Rep. Randy Weber (R-Texas) introduced the "State Marriage Defense Act Of 2014," which would require federal agencies to look into a person's "legal residence" when determining marital status and how federal law would be applied.
The bill would have the effect of reintroducing for gay couples some aspects of the federal Defense of Marriage Act, which defined marriage as between one man and one woman until the Supreme Court declared it unconstitutional in June. The bill also would undercut a Treasury Department decision in August requiring gay married couples in all states to be treated as married for federal tax purposes; Weber's bill would force the federal government to treat such couples differently in states that don't recognize gay marriage. In addition, the Social Security Administration announced in December that it would pay survivor benefits to members of gay marriages.
“The 10th Amendment was established to protect state sovereignty and individual rights from being seized by the Federal Government. For too long, however, the Federal Government has slowly been eroding state’s rights by promulgating rules and regulations through federal agencies," said Weber in a statement. "I drafted the 'State Marriage Defense Act of 2014' to help restore the 10th Amendment, affirm the authority of states to define and regulate marriage, as well as, provide clarity to federal agencies seeking to determine who qualifies as a spouse for the purpose of federal law. By requiring that the Federal Government defer to the laws of a person’s state of legal residence in determining marital status, we can protect states’ constitutionally established powers from the arbitrary overreach of unelected bureaucrats."
Weber said he had 28 co-sponsors for the bill and that it was backed by an array of social conservative groups, including Heritage Action and the Family Research Council.

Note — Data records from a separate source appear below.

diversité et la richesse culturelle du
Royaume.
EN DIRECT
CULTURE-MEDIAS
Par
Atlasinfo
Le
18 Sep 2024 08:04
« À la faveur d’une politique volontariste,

Weber's announcement, however, contrasts with Republican governors who oppose gay marriage, but decided not to fight it in their states. New Jersey Gov. Chris Christie withdrew an appeal to a court ruling legalizing gay marriage after recognizing that he could not win. New Mexico Gov. Susana Martinez said earlier this week that she wouldn't push for a constitutional amendment to ban gay marriage after the state's Supreme Court ruled to legalize it, calling gay marriage the "law of the land."

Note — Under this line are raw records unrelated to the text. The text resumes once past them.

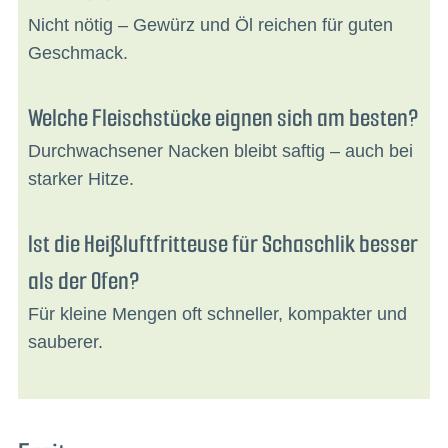
Nicht nötig – Gewürz und Öl reichen für guten
Geschmack.
Welche Fleischstücke eignen sich am besten?
Durchwachsener Nacken bleibt saftig – auch bei
starker Hitze.
Ist die Heißluftfritteuse für Schaschlik besser
als der Ofen?
Für kleine Mengen oft schneller, kompakter und
sauberer.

Spokesmen for the House majority leader and speaker did not immediately respond to requests for comment on whether the bill would come up for a vote.

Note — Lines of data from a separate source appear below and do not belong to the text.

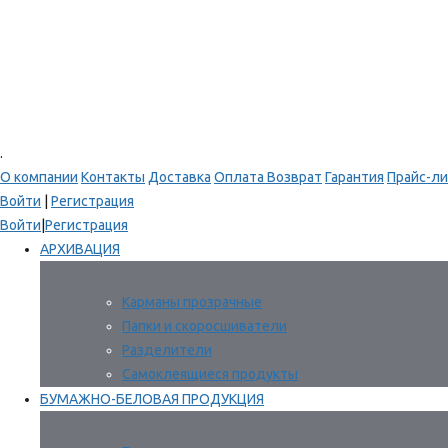
.
О компании
Контакты
Доставка
Оплата
Возврат
Гарантия
Прайс-ли
Войти
|
Регистрация
Войти
|
Регистрация
АРХИВАЦИЯ
Карманы прозрачные
Папки и скоросшиватели
Разделители
Самоклеящиеся продукты
БУМАЖНО-БЕЛОВАЯ ПРОДУКЦИЯ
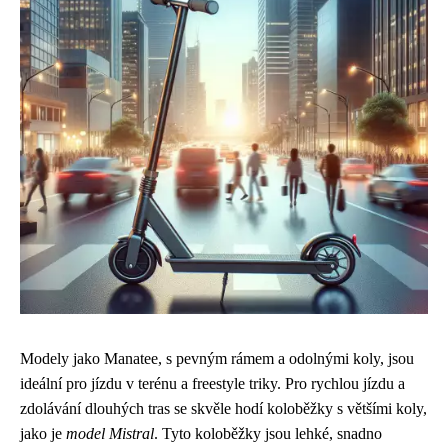
Modely jako Manatee, s pevným rámem a odolnými koly, jsou
ideální pro jízdu v terénu a freestyle triky. Pro rychlou jízdu a
zdolávání dlouhých tras se skvěle hodí koloběžky s většími koly,
jako je
model Mistral
. Tyto koloběžky jsou lehké, snadno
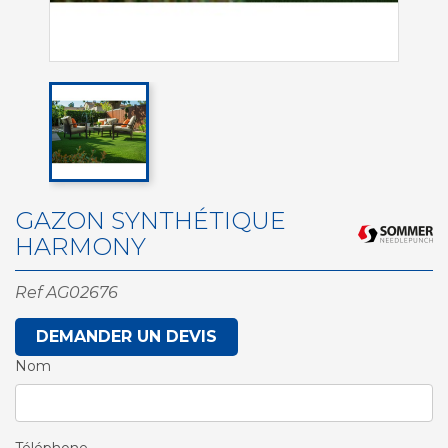
GAZON SYNTHÉTIQUE
HARMONY
Ref
AG02676
DEMANDER UN DEVIS
Nom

There are indications that House Republican leadership may be losing its appetite for the gay marriage fight. In July, the House's Bipartisan Legal Advisory Group stopped defending DOMA after the Supreme Court ruling. In addition, House Speaker John Boehner (R-Ohio) said in December that he supported two openly gay House Republican candidates running for office in the wake of a Politico report that Rep. Randy Forbes (R-Va.) wanted to deny money to gay candidates.